Task to complete: Leaving out the pictures, please retype each record exactly.

Working data:
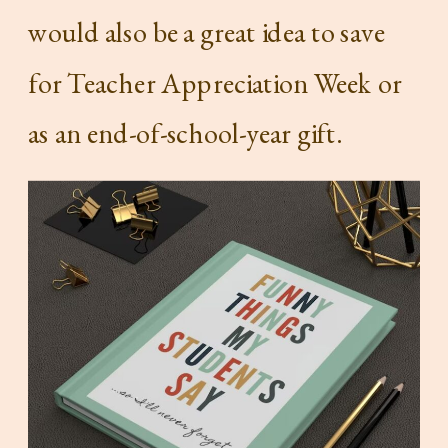
would also be a great idea to save
for Teacher Appreciation Week or
as an end-of-school-year gift.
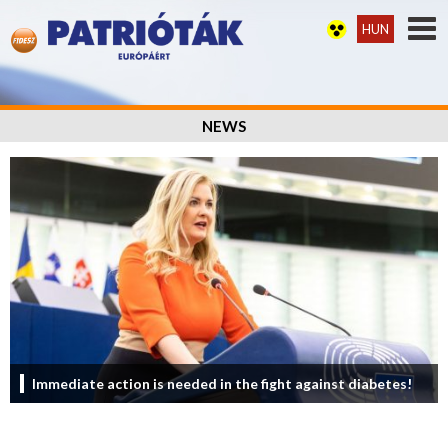
HUN
NEWS
Immediate action is needed in the fight against diabetes!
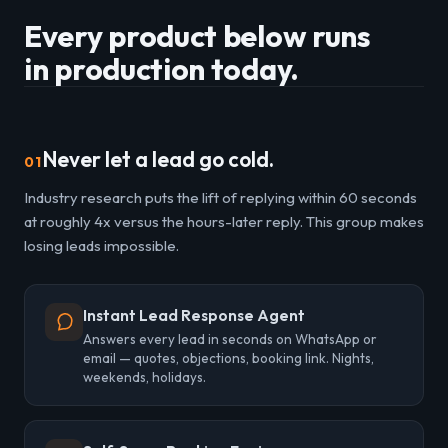
Every product below runs
in production today.
Never let a lead go cold.
01
Industry research puts the lift of replying within 60 seconds
at roughly 4x versus the hours-later reply. This group makes
losing leads impossible.
Instant Lead Response Agent
Answers every lead in seconds on WhatsApp or
email — quotes, objections, booking link. Nights,
weekends, holidays.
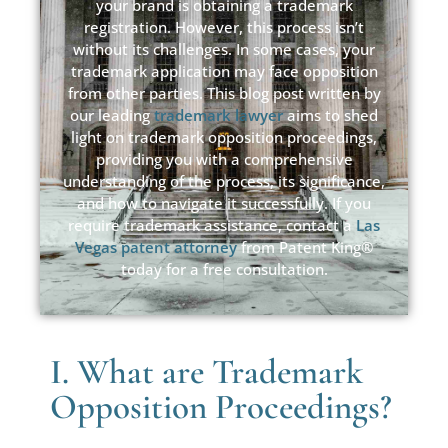
your brand is obtaining a trademark
registration. However, this process isn’t
without its challenges. In some cases, your
trademark application may face opposition
from other parties. This blog post written by
our leading
trademark lawyer
aims to shed
light on trademark opposition proceedings,
providing you with a comprehensive
understanding of the process, its significance,
and how to navigate it successfully. If you
require trademark assistance, contact a
Las
Vegas patent attorney
from Patent King®
today for a free consultation.
I. What are Trademark
Opposition Proceedings?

Finished task:
would also be a great idea to save
for Teacher Appreciation Week or
as an end-of-school-year gift.
HUN
NEWS
Immediate action is needed in the fight against diabetes!
Every product below runs
in production today.
Never let a lead go cold.
01
Industry research puts the lift of replying within 60 seconds
at roughly 4x versus the hours-later reply. This group makes
losing leads impossible.
Instant Lead Response Agent
Answers every lead in seconds on WhatsApp or
email — quotes, objections, booking link. Nights,
weekends, holidays.
your brand is obtaining a trademark
registration. However, this process isn’t
without its challenges. In some cases, your
trademark application may face opposition
from other parties. This blog post written by
our leading
trademark lawyer
aims to shed
light on trademark opposition proceedings,
providing you with a comprehensive
understanding of the process, its significance,
and how to navigate it successfully. If you
require trademark assistance, contact a
Las
Vegas patent attorney
from Patent King®
today for a free consultation.
I. What are Trademark
Opposition Proceedings?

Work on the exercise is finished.